>>4423767>I remember someone saying that Korean is copypaste of japanese, but they skipped all the retarded parts like 3 different ways of writing etc.It's more like this: both Japan and Korea (or Yamato and Goryeo) had their own flavors of retarded adaptations of Chinese for a long time. Eventually Korea was like "What if we had a writing system that matched our spoken language, and was super easy for the common man to learn, because literacy is cool?"
On the other hand, Japan was like "Naw it's cool just fuck our shit up", but then some aristocratic women kept writing cursive and eventually it became accepted as its own thing, separate from the wannabe-Chinese. Someone asked "Wait doesn't that make things more complicated?" and the other Heian aristocrats responded "Where do you think we are?"

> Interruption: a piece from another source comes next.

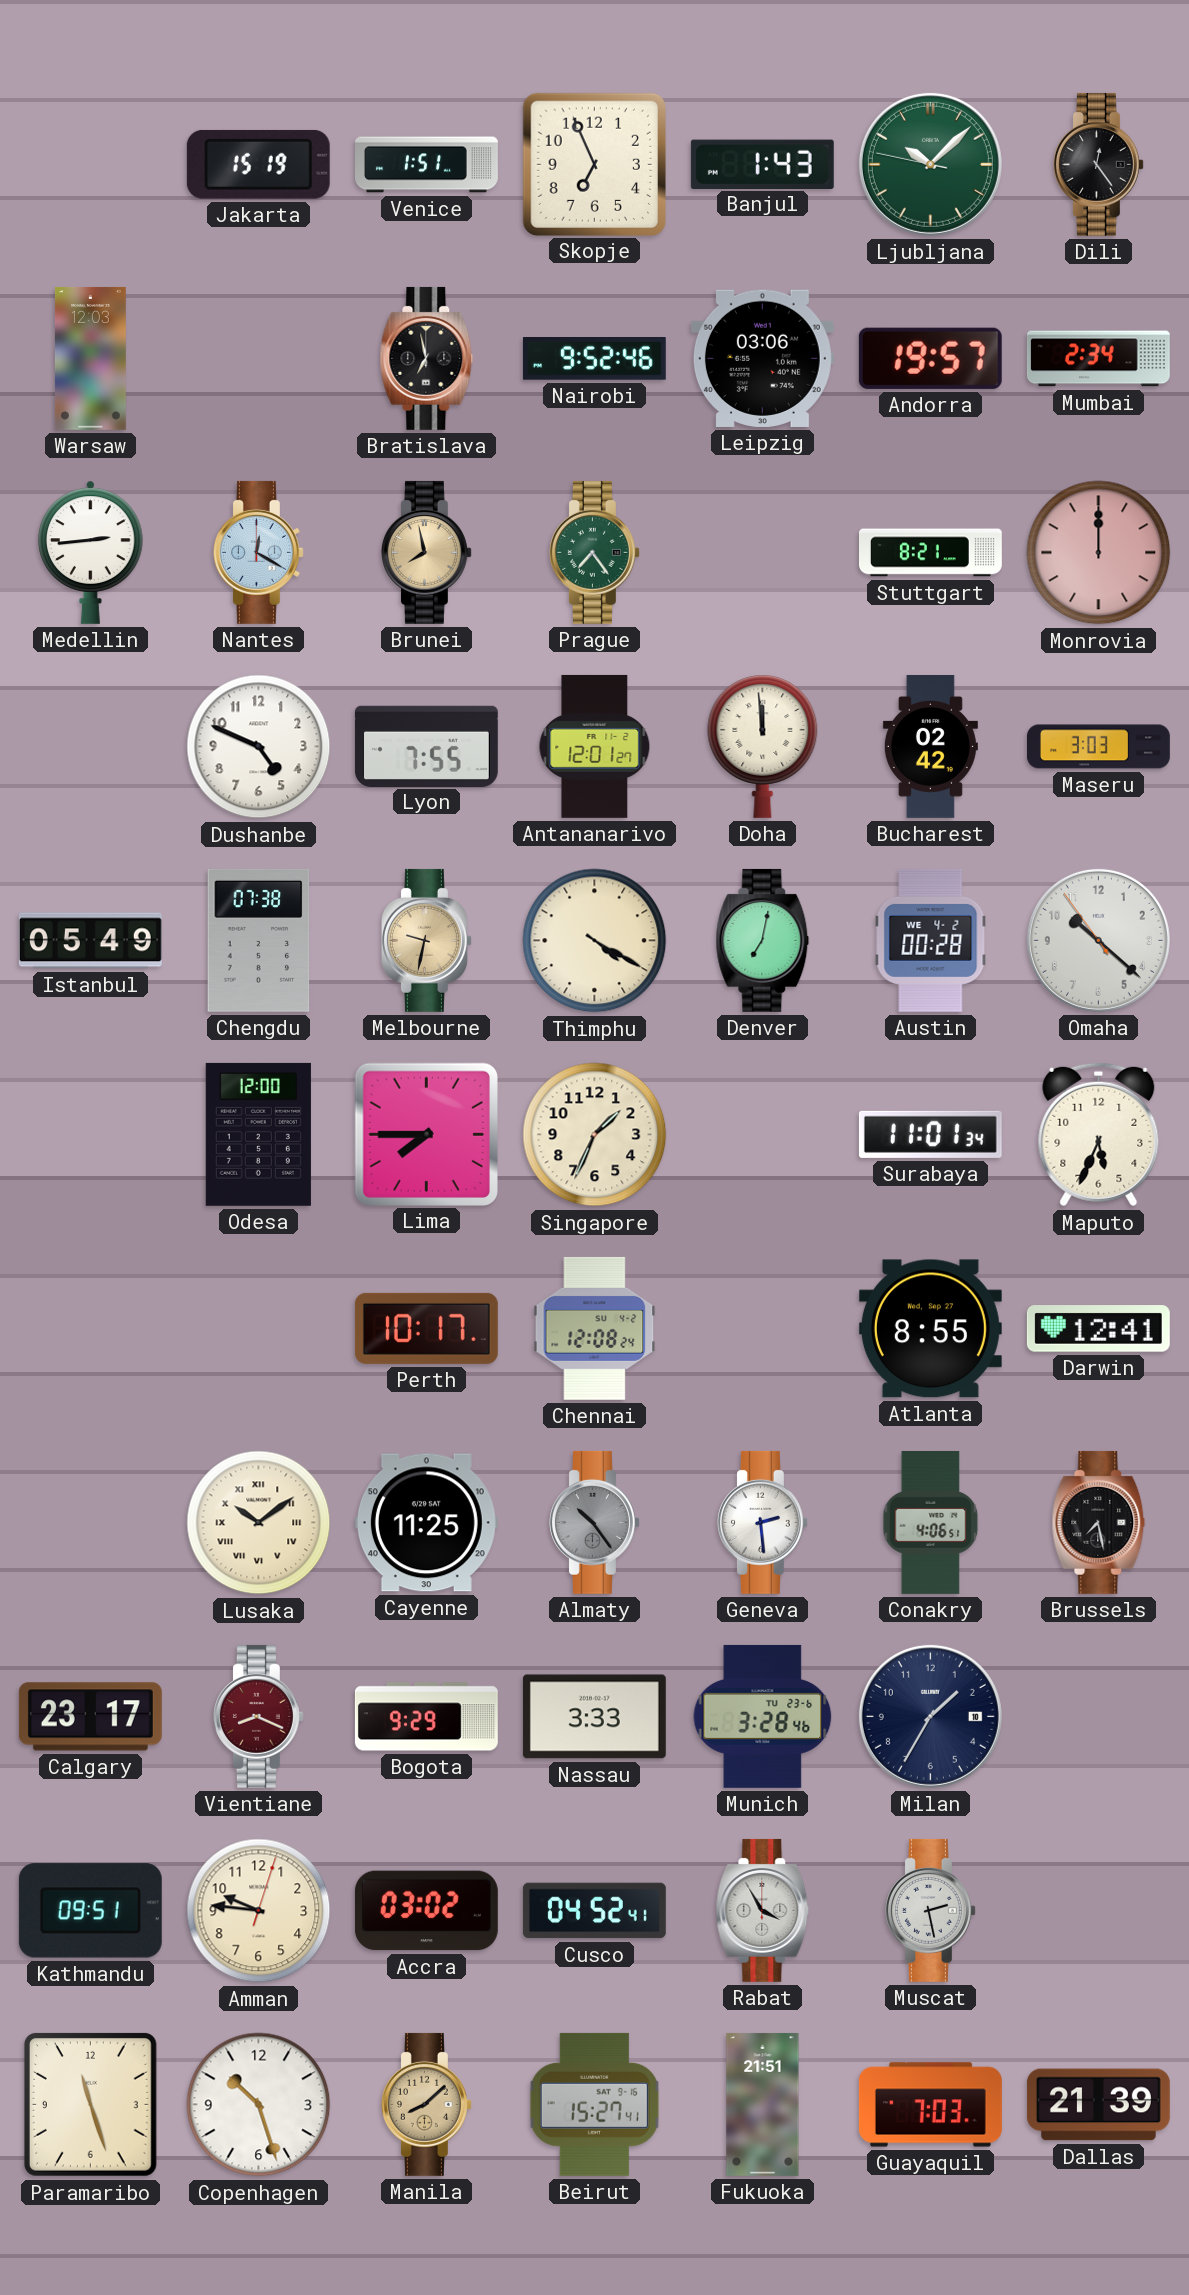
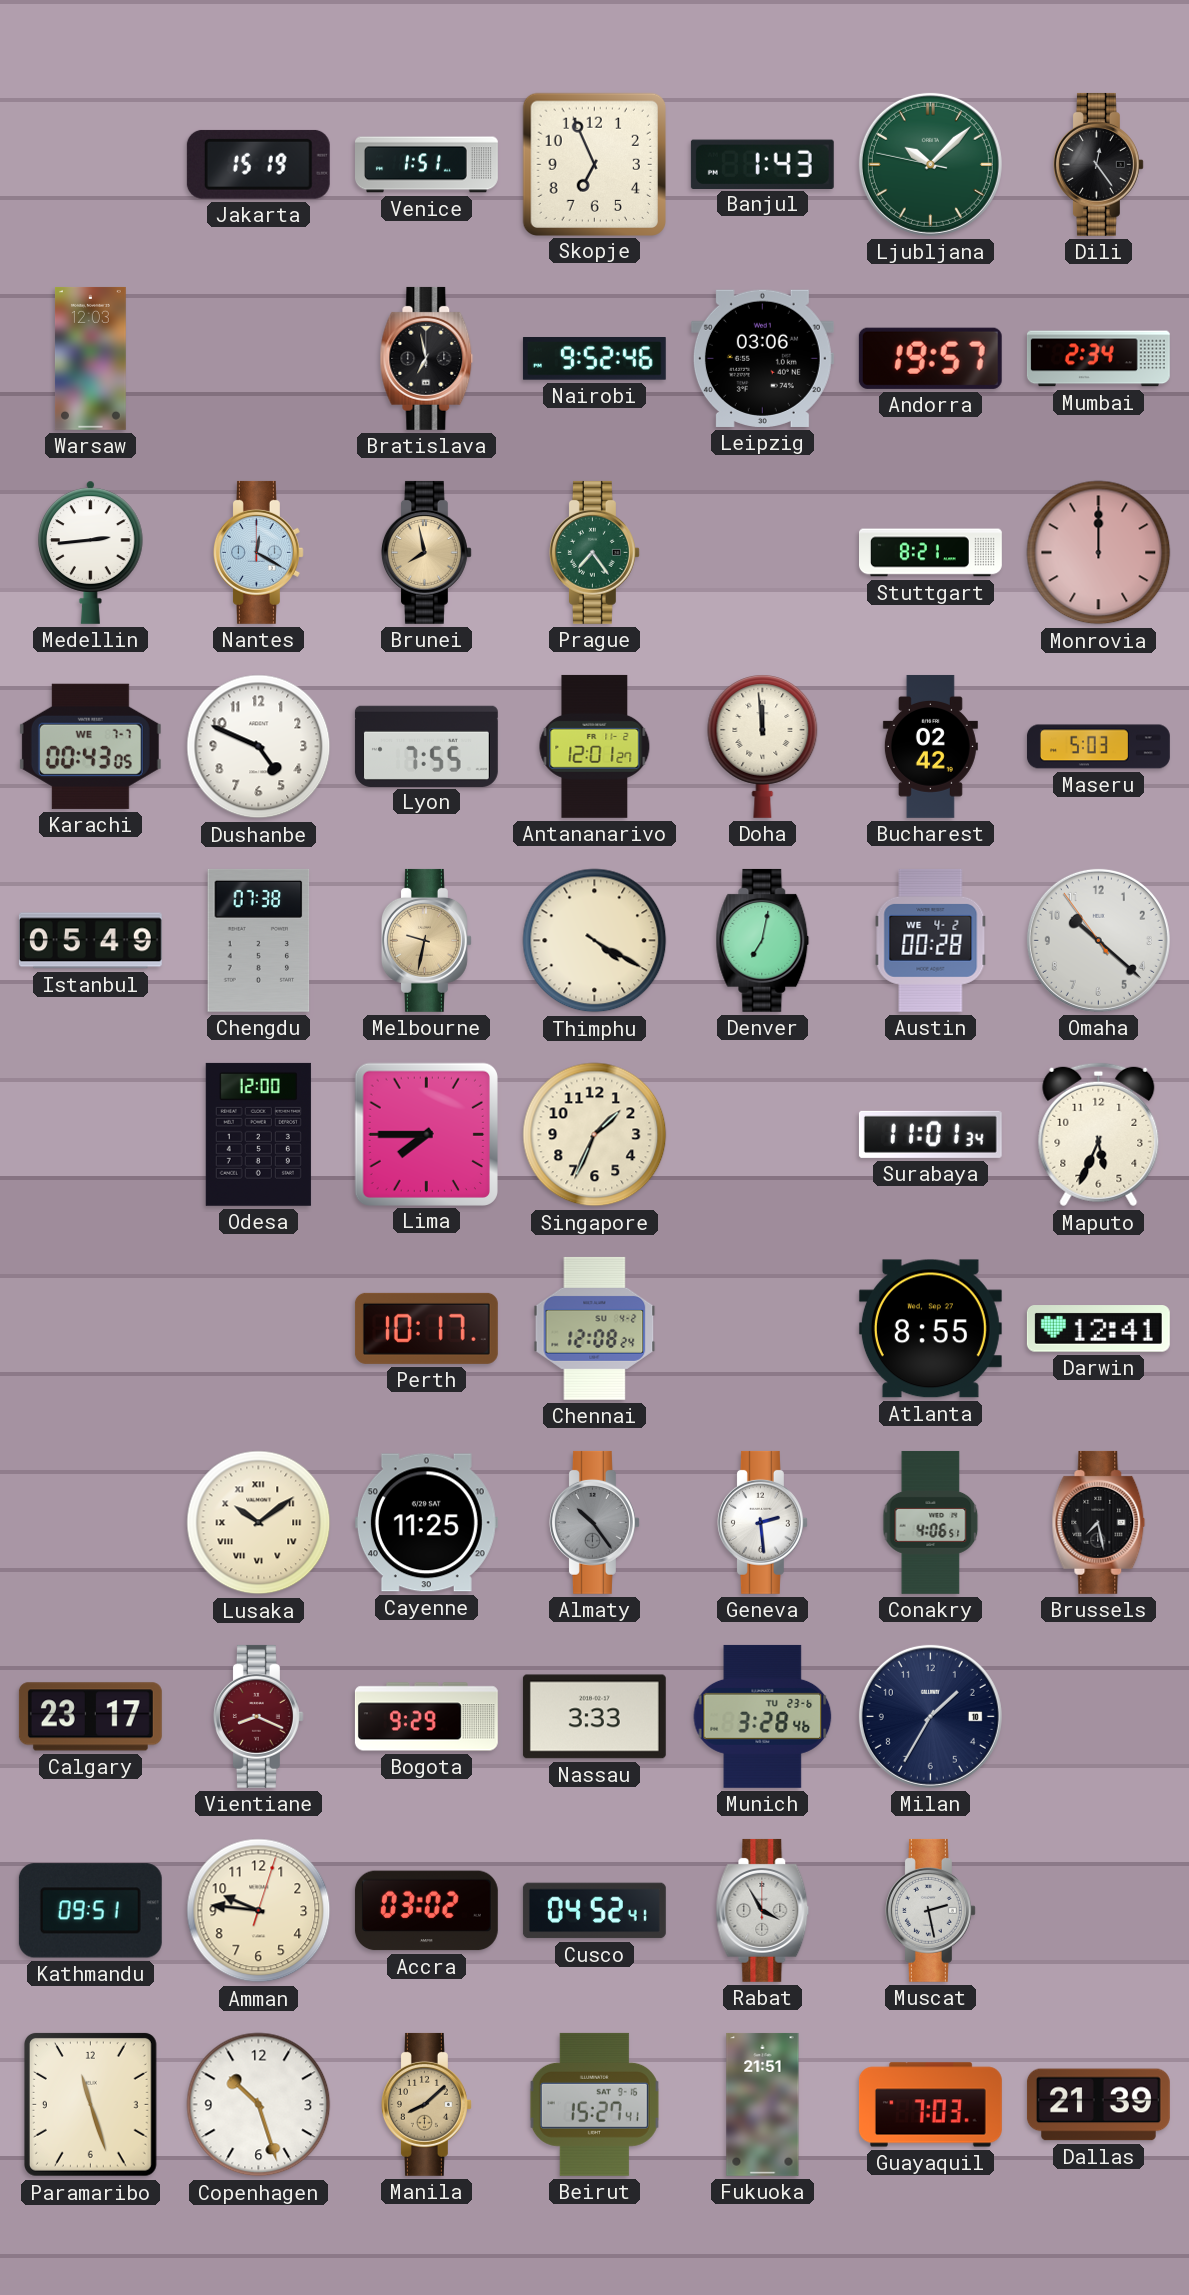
Karachi: none -> 00:43
Maseru: 3:03 -> 5:03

I'm misrepresenting it slightly, because the Japanese "Wait doesn't that..." adaptation of kana happened over a few centuries, prior to 1100 (about?), and the Korean "What if we fixed it?" happened in the 1400's. So Korea put up with their retarded adaption of Chinese for longer before fixing it, whereas Japan went about making things more complicated as soon as they could. Sasuga Nihon.
Korean reading and writing is way easier to pick up initially, but the grammar is still as bullshit as Japanese, but that does me if you know Japanese already it is a leg up (and vice versa). Then as
>>4423799 said, there is still a residual vocabulary root in Chinese that helps to be aware of if you want to get advanced.
>>4426283As a Burger who has picked up two other languages to functional levels, I am always ashamed at how my fellow Americans perceive what it is like to know another language.